1. The CM agent recalls relevant schema fields based on the user's message
2. The recalled data is injected into the chatbot's prompt
3. The chatbot generates a response grounded in the structured memory

## Dynamic Schema Update from Chat

Instead of calling `build()` explicitly, Loom can **automatically update schemas** during the chat flow.

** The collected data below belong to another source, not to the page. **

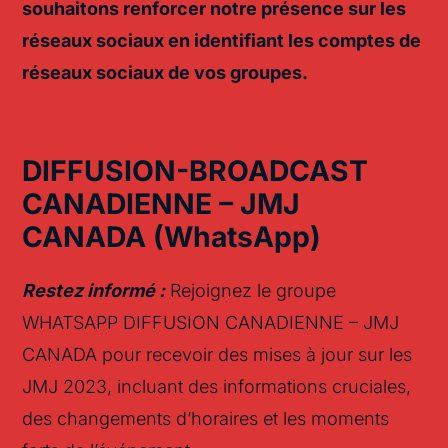
souhaitons
renforcer
notre
présence
sur les
réseaux
sociaux
en
identifiant
les
comptes
de
réseaux
sociaux
de
vos
groupes
.
DIFFUSION-BROADCAST
CANADIENNE – JMJ
CANADA
(
Whats
App)
Restez informé :
Rejoignez le groupe
WHATSAPP DIFFUSION CANADIENNE – JMJ
CANADA pour recevoir des mises à jour sur les
JMJ 2023, incluant des informations cruciales,
des changements d’horaires et les moments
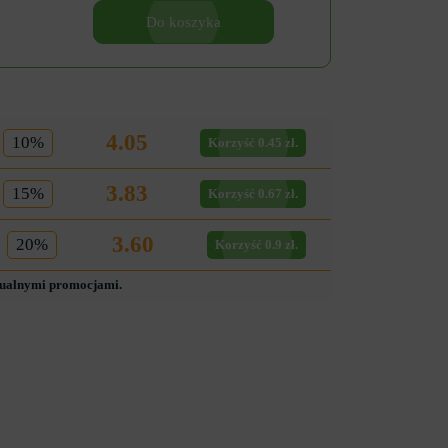
Do koszyka
4.05
10%
Korzyść 0.45 zł.
3.83
15%
Korzyść 0.67 zł.
3.60
20%
Korzyść 0.9 zł.
tualnymi promocjami.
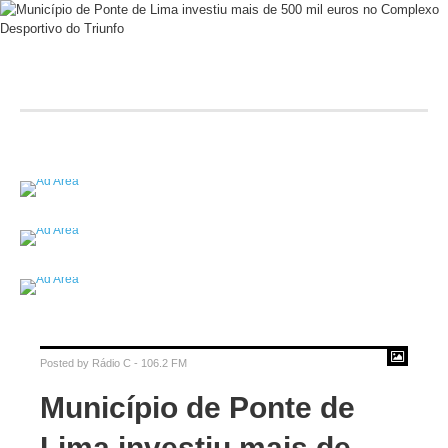
Posted by
Rádio C - 106.2 FM
Município de Ponte de
Lima investiu mais de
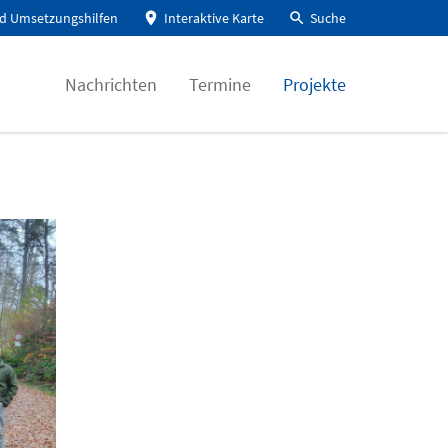
d Umsetzungshilfen
Interaktive Karte
Suche
Nachrichten
Termine
Projekte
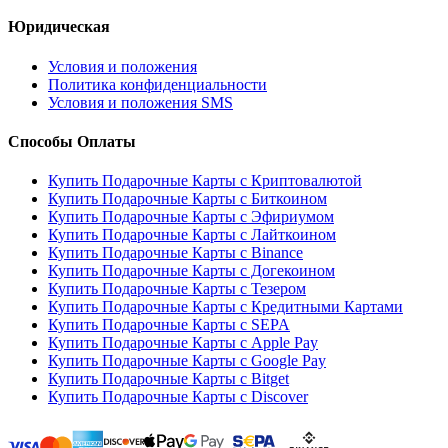
Юридическая
Условия и положения
Политика конфиденциальности
Условия и положения SMS
Способы Оплаты
Купить Подарочные Карты с Криптовалютой
Купить Подарочные Карты с Биткоином
Купить Подарочные Карты с Эфириумом
Купить Подарочные Карты с Лайткоином
Купить Подарочные Карты с Binance
Купить Подарочные Карты с Догекоином
Купить Подарочные Карты с Тезером
Купить Подарочные Карты с Кредитными Картами
Купить Подарочные Карты с SEPA
Купить Подарочные Карты с Apple Pay
Купить Подарочные Карты с Google Pay
Купить Подарочные Карты с Bitget
Купить Подарочные Карты с Discover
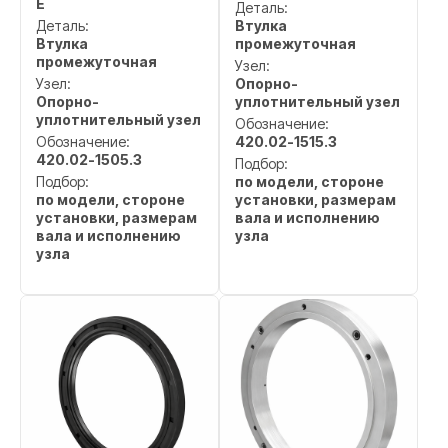
E
Деталь:
Деталь:
Втулка
Втулка
промежуточная
промежуточная
Узел:
Узел:
Опорно-
Опорно-
уплотнительный узел
уплотнительный узел
Обозначение:
Обозначение:
420.02-1515.3
420.02-1505.3
Подбор:
Подбор:
по модели, стороне
по модели, стороне
установки, размерам
установки, размерам
вала и исполнению
вала и исполнению
узла
узла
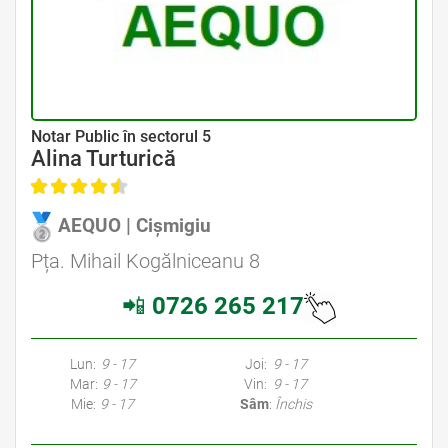
Avocat Specializat în Drept Civil • Avocat Specializat în Dreptul Familiei
Notar Public în sectorul 5
Alina Turturică
AEQUO | Cișmigiu
Avocat Specializat în Drept Civil • Avocat Specializat în Dreptul Familiei
Pța. Mihail Kogălniceanu 8
📲
0726 265 217
Avocati Bucuresti • Cabinete Avocatura Bucuresti • Avocati Specializati Bucuresti • Avocat Bun Bucuresti • Avocat Bucuresti • Bucuresti Avocat • Avocat
Specializat Bucuresti
Lun:
9 - 17
Joi:
9 - 17
Mar:
9 - 17
Vin:
9 - 17
Mie:
9 - 17
Sâm
:
Închis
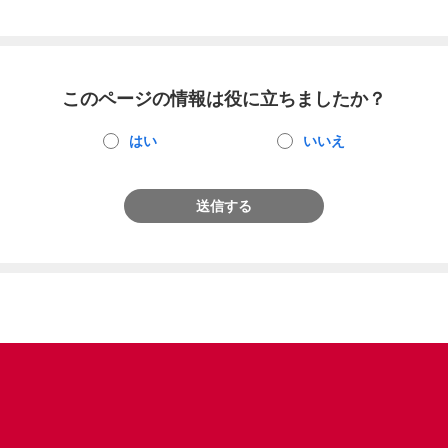
このページの情報は役に立ちましたか？
はい
いいえ
送信する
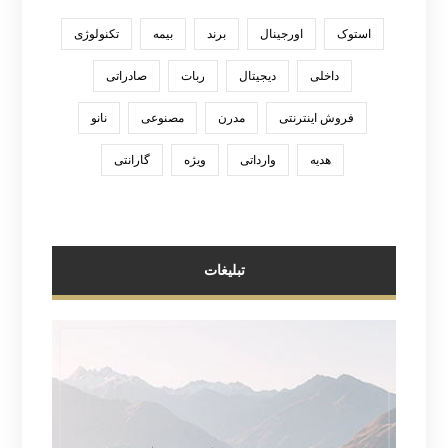
استوک
اورجینال
برند
بیمه
تکنولوژی
داخلی
دیجیتال
ربات
صادراتی
فروش اینترنتی
مدرن
مصنوعی
نانو
هدیه
وارداتی
ویژه
گارانتی
تبلیغات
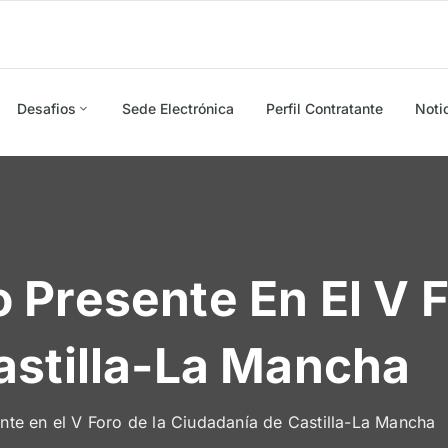
Desafios
Sede Electrónica
Perfil Contratante
Noti
Presente En El V F
astilla-La Mancha
te en el V Foro de la Ciudadanía de Castilla-La Mancha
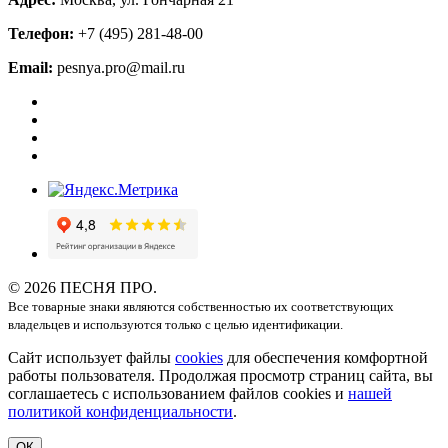
Телефон:
+7 (495) 281-48-00
Email:
pesnya.pro@mail.ru
© 2026 ПЕСНЯ ПРО.
Все товарные знаки являются собственностью их соответствующих
владельцев и используются только с целью идентификации.
Сайт использует файлы
cookies
для обеспечения комфортной
работы пользователя. Продолжая просмотр страниц сайта, вы
соглашаетесь с использованием файлов cookies и
нашей
политикой конфиденциальности
.
ОК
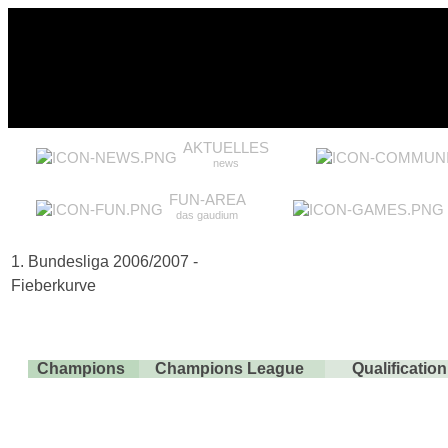
AKTUELLES
news
FUN-AREA
das gaudium
1. Bundesliga 2006/2007 -
Fieberkurve
Champions
Champions League
Qualificati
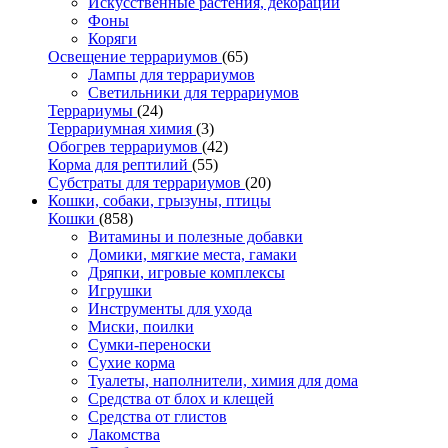
Искусственные растения, декорации
Фоны
Коряги
Освещение террариумов
(65)
Лампы для террариумов
Светильники для террариумов
Террариумы
(24)
Террариумная химия
(3)
Обогрев террариумов
(42)
Корма для рептилий
(55)
Субстраты для террариумов
(20)
Кошки, собаки, грызуны, птицы
Кошки
(858)
Витамины и полезные добавки
Домики, мягкие места, гамаки
Дряпки, игровые комплексы
Игрушки
Инструменты для ухода
Миски, поилки
Сумки-переноски
Сухие корма
Туалеты, наполнители, химия для дома
Средства от блох и клещей
Средства от глистов
Лакомства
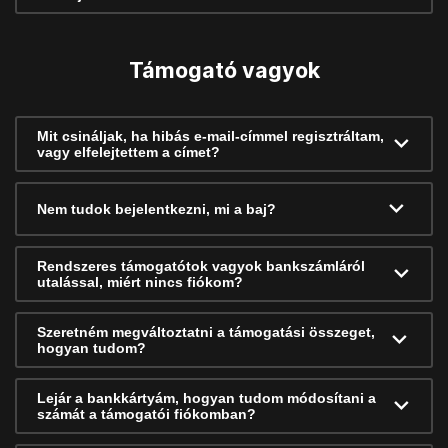
Támogató vagyok
Mit csináljak, ha hibás e-mail-címmel regisztráltam,
vagy elfelejtettem a címet?
Nem tudok bejelentkezni, mi a baj?
Rendszeres támogatótok vagyok bankszámláról
utalással, miért nincs fiókom?
Szeretném megváltoztatni a támogatási összeget,
hogyan tudom?
Lejár a bankkártyám, hogyan tudom módosítani a
számát a támogatói fiókomban?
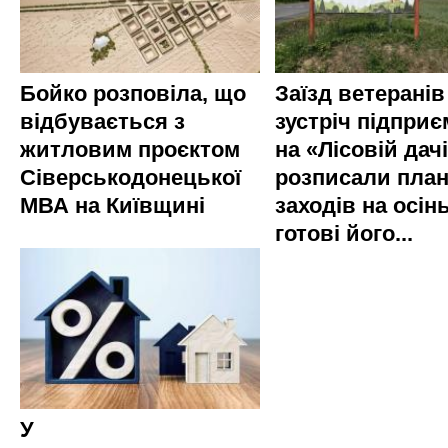
Бойко розповіла, що
Заїзд ветеранів
відбувається з
зустріч підприє
житловим проєктом
на «Лісовій дач
Сіверськодонецької
розписали пла
МВА на Київщині
заходів на осінь
готові його...
У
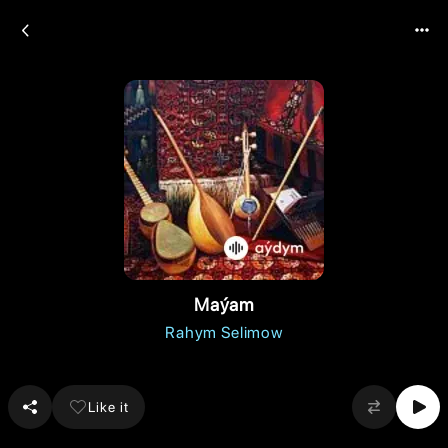
Maýam
Rahym Selimow
Like it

Configure `build_every_n_turns` to enable auto-updating:

```python theme={null}
config = LoomConfig.from_file()
config.build_every_n_turns = 3  # update schema every 3 rounds

loom = (
    Loom(config)
    .from_template("general")
    .cm_prompt(default_cm_prompt)
    .chatbot_prompt(DEFAULT_CHATBOT_PROMPT)
)

# chat() returns a dict with reply and schema_updated flag
result = await loom.chat("I just got promoted to Senior Engineer!", session_id="bob")
print(result["reply"])            # The chatbot response
print(result["schema_updated"])   # True if schema was auto-updated this round
```

You can also trigger a manual update at any time:

```python theme={null}
await loom.update_schema_from_chat(session_id="bob", rounds=10)
```

## Context Window Management

Loom manages the chatbot's context window through `context_rounds`:

* **`context_rounds = 10`** (default) — The chatbot sees the last 10 rounds of conversation
* **`context_rounds = 0`** — Single-turn mode, no conversation history

When the conversation exceeds `context_rounds`, schema memory is auto-injected into the user prompt to preserve context continuity.

This approach keeps the context window lean while maintaining rich, structured memory through the schema system.